Exercise instructions: Below are some records. Say in a single number how many of their lines include the word "торгово".

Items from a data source
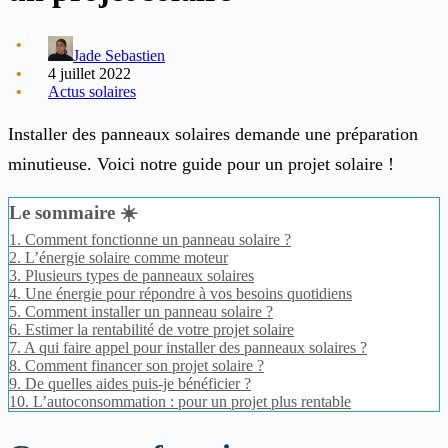
Jade Sebastien
4 juillet 2022
Actus solaires
Installer des panneaux solaires demande une préparation
minutieuse. Voici notre guide pour un projet solaire !
Le sommaire ☀️
1.
Comment fonctionne un panneau solaire ?
2.
L’énergie solaire comme moteur
3.
Plusieurs types de panneaux solaires
4.
Une énergie pour répondre à vos besoins quotidiens
5.
Comment installer un panneau solaire ?
6.
Estimer la rentabilité de votre projet solaire
7.
A qui faire appel pour installer des panneaux solaires ?
8.
Comment financer son projet solaire ?
9.
De quelles aides puis-je bénéficier ?
10.
L’autoconsommation : pour un projet plus rentable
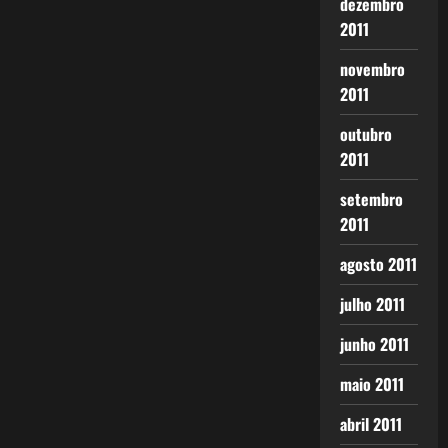
dezembro
2011
novembro
2011
outubro
2011
setembro
2011
agosto 2011
julho 2011
junho 2011
maio 2011
abril 2011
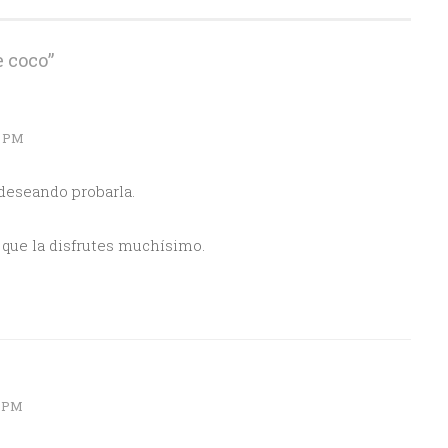
e coco
”
9 PM
 deseando probarla.
, que la disfrutes muchísimo.
3 PM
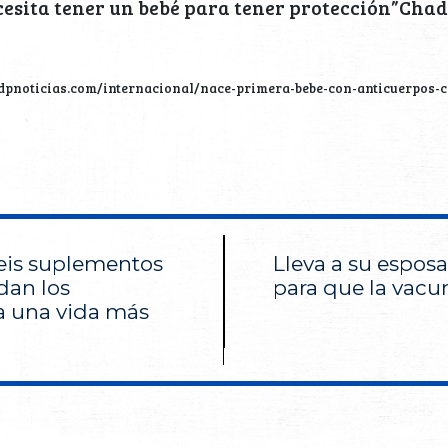
esita tener un bebé para tener protección”Chad
sdpnoticias.com/internacional/nace-primera-bebe-con-anticuerpos-
seis suplementos
Lleva a su esposa
dan los
para que la vac
ra una vida más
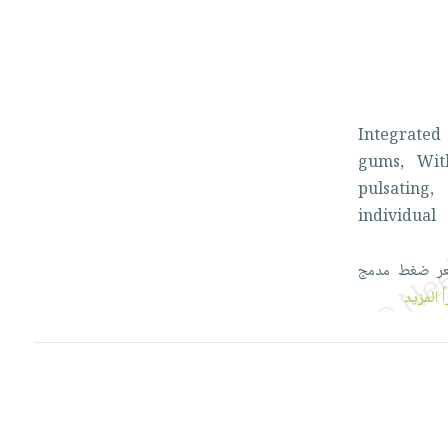
Integrate
gums,
Wi
pulsating
individua
عر
ضغط
مدمج
أ المزيد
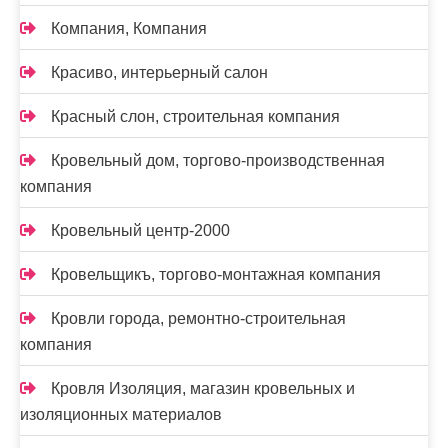
Компания, Компания
Красиво, интерьерный салон
Красный слон, строительная компания
Кровельный дом, торгово-производственная
компания
Кровельный центр-2000
Кровельщикъ, торгово-монтажная компания
Кровли города, ремонтно-строительная
компания
Кровля Изоляция, магазин кровельных и
изоляционных материалов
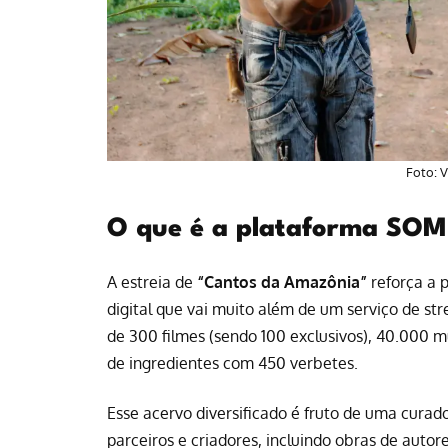
Foto: V
O que é a plataforma 
A estreia de
“Cantos da Amazônia”
reforça a 
digital que vai muito além de um serviço de s
de 300 filmes (sendo 100 exclusivos), 40.000 mú
de ingredientes com 450 verbetes.
Esse acervo diversificado é fruto de uma curad
parceiros e criadores, incluindo obras de auto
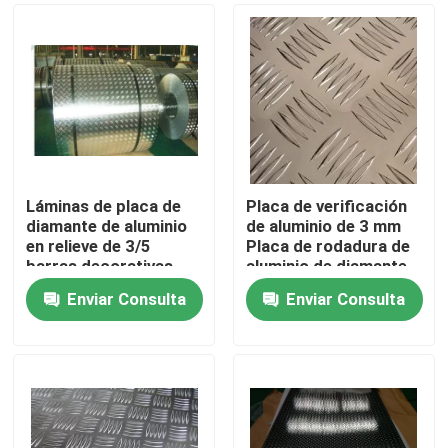
Láminas de placa de
Placa de verificación
diamante de aluminio
de aluminio de 3 mm
en relieve de 3/5
Placa de rodadura de
barras decorativas
aluminio de diamante
para construcción
Patrón de cinco
Enviar Consulta
Enviar Consulta
barras
Hogar
Productos
Videos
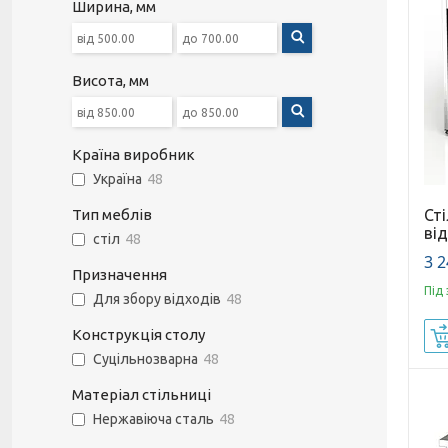
Ширина, мм
Висота, мм
Країна виробник
Україна
48
Ст
Тип меблів
ві
стіл
48
3 2
Призначення
Під
Для збору відходів
48
Конструкція столу
Суцільнозварна
48
Матеріал стільниці
Нержавіюча сталь
48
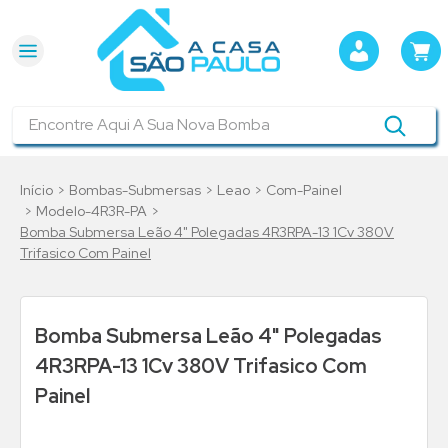
Encontre Aqui A Sua Nova Bomba
Bombas-Submersas
Leao
Com-Painel
Modelo-4R3R-PA
Bomba Submersa Leão 4" Polegadas 4R3RPA-13 1Cv 380V
Trifasico Com Painel
Bomba Submersa Leão 4" Polegadas
4R3RPA-13 1Cv 380V Trifasico Com
Painel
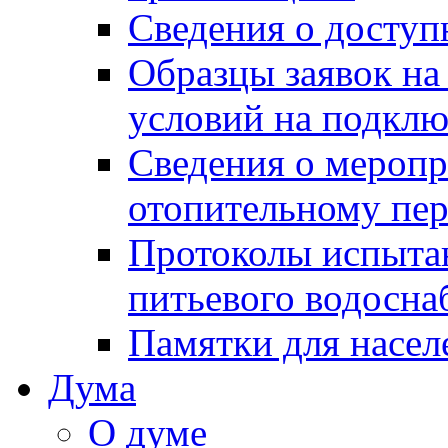
Сведения о досту
Образцы заявок на
условий на подклю
Сведения о меропр
отопительному пе
Протоколы испыта
питьевого водосна
Памятки для насел
Дума
О думе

Task solution: 2